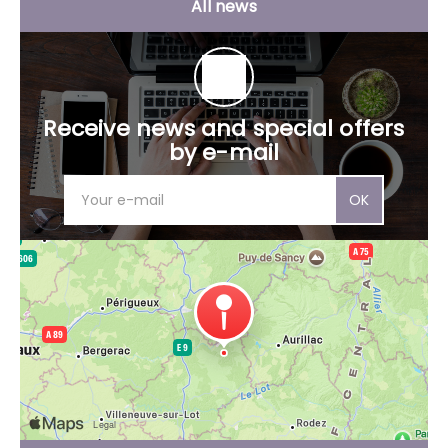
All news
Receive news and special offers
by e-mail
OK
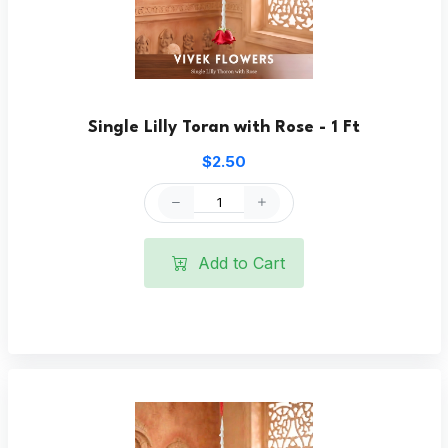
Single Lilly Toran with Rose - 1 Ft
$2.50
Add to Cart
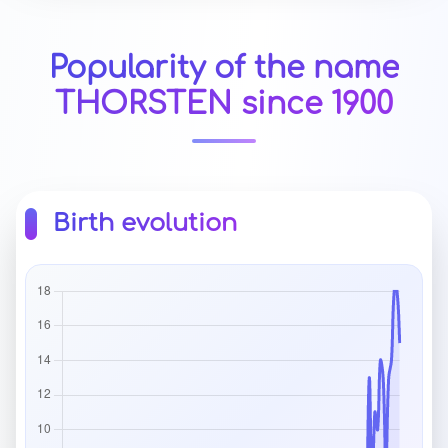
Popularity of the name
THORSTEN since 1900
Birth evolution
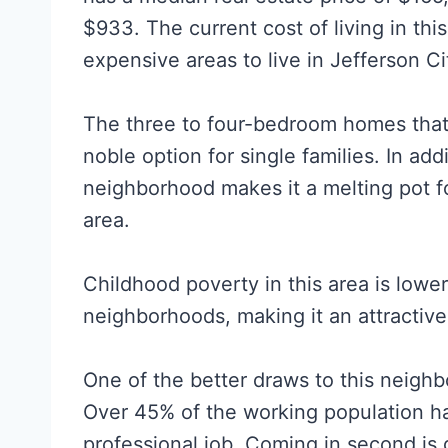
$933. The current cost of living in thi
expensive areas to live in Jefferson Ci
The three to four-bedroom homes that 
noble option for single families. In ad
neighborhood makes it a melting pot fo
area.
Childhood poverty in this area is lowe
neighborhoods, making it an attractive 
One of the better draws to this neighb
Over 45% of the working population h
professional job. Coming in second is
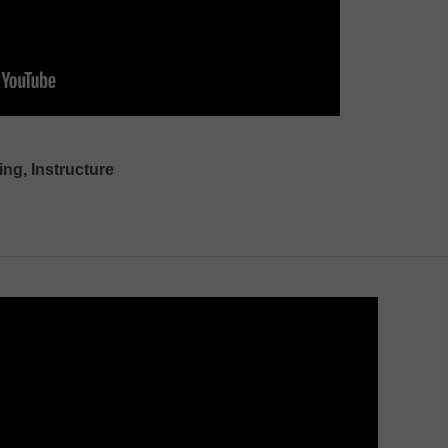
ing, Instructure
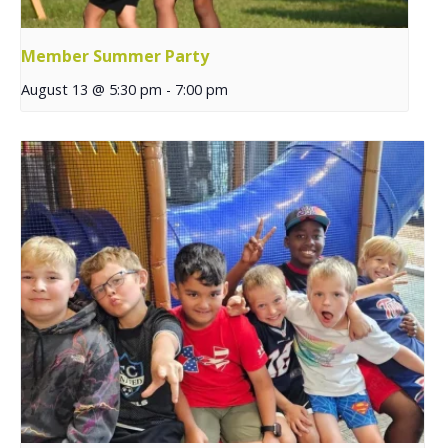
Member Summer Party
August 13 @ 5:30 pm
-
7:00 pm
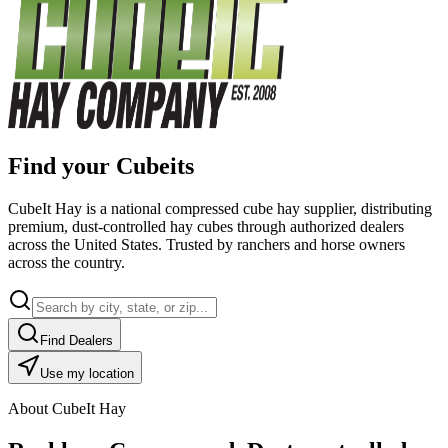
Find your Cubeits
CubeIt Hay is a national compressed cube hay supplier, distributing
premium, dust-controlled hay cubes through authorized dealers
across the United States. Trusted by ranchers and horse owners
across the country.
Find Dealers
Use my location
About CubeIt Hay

──────

Task to carry out:
From the records above, output only the lines starting at the one containing "THORSTEN since 1900" and ending at the one containing "Over 45% of the working population h", word for word. Pictures stay out.

Task result:
THORSTEN since 1900
Birth evolution
$933. The current cost of living in thi
expensive areas to live in Jefferson Ci
The three to four-bedroom homes that 
noble option for single families. In ad
neighborhood makes it a melting pot fo
area.
Childhood poverty in this area is lowe
neighborhoods, making it an attractive 
One of the better draws to this neighb
Over 45% of the working population h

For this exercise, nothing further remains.